Auf Gouverneur Souchons Hilfegesuch kamen sechs Truppeneinheiten nach Kiel. Jedoch waren einige davon ohne Führung, andere hatten keine Waffengebrauchserlaubnis und die restlichen Truppen wurden entwaffnet. Die ersten Auflösungserscheinungen im Heer zeigten sich deutlich. Das Reichsmarineamt sah ein, daß ein weiteres militärisches Eingreifen keinen Erfolg bringen würde.
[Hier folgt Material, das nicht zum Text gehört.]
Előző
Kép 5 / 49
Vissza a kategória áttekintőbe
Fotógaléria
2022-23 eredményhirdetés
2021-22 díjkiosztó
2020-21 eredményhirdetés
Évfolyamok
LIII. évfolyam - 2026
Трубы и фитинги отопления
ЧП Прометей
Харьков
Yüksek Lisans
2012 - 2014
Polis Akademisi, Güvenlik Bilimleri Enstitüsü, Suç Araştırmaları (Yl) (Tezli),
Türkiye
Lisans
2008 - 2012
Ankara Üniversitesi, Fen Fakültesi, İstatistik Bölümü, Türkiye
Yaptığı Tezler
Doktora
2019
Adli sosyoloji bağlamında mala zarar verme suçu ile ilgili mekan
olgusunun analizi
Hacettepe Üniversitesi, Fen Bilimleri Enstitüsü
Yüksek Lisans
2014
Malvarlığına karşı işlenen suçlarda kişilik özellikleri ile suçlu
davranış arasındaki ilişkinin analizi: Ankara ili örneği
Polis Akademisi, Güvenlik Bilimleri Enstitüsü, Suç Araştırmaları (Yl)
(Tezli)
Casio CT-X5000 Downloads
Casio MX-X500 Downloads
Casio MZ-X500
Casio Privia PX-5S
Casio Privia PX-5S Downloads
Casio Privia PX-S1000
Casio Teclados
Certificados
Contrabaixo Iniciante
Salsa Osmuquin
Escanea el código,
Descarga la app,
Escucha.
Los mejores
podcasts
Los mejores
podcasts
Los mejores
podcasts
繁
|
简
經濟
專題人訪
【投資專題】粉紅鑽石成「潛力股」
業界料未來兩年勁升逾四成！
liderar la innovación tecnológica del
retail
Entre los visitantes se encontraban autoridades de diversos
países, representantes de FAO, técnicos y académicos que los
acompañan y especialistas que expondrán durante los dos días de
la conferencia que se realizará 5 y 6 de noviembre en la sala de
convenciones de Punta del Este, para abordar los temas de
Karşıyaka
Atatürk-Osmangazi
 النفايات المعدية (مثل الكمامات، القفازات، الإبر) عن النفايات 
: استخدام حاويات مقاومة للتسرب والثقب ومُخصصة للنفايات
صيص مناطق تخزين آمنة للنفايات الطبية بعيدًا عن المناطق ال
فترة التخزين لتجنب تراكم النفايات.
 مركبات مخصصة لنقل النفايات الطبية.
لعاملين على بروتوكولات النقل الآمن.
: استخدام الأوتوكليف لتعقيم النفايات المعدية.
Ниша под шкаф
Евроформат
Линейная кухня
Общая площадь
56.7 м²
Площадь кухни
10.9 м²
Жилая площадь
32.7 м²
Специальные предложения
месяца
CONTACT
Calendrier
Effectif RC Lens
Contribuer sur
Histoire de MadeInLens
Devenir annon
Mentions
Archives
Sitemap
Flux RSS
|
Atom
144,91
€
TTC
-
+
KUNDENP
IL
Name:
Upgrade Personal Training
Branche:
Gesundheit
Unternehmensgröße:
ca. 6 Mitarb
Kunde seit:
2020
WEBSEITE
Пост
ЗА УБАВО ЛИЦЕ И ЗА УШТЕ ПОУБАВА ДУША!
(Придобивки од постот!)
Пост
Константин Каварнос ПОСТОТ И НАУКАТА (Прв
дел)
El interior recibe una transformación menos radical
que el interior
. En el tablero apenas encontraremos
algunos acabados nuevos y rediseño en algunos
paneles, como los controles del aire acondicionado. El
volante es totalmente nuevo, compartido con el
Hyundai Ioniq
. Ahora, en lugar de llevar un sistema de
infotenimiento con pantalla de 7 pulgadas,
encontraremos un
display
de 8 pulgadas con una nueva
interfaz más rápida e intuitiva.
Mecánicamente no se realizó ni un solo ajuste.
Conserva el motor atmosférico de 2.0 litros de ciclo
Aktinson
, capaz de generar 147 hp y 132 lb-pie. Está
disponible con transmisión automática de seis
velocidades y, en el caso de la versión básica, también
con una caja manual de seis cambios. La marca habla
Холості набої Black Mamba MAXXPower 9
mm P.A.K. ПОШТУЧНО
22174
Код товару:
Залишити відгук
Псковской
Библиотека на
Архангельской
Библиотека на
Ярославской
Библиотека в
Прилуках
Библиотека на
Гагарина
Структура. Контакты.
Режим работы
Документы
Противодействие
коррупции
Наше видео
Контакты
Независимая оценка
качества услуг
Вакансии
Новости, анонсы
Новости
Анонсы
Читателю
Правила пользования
Am frühen Morgen des 4. November gab es vereinzelte Unruhen. So drangen gegen 8.00 Uhr früh 75 bewaffnete Matrosen in eine Kaserne in der Prüne ein und erbeuteten Munition und Waffen. Im Laufe des Tages solidarisierte sich die Arbeiterschaft der Germaniawerft und der Torpedowerkstatt zunehmend mit den Matrosen. Um 13.00 Uhr schloß sich die 1.Torpedo-Division, die in der Wik stationiert war, der Bewegung an, ebenso die Werft- und U-Boot- Division.
Am Spätnachmittag des 4.November war kaum noch eine Kompanie in Kiel intakt.
Die Macht lag eindeutig in den Händen der aufständischen Matrosen.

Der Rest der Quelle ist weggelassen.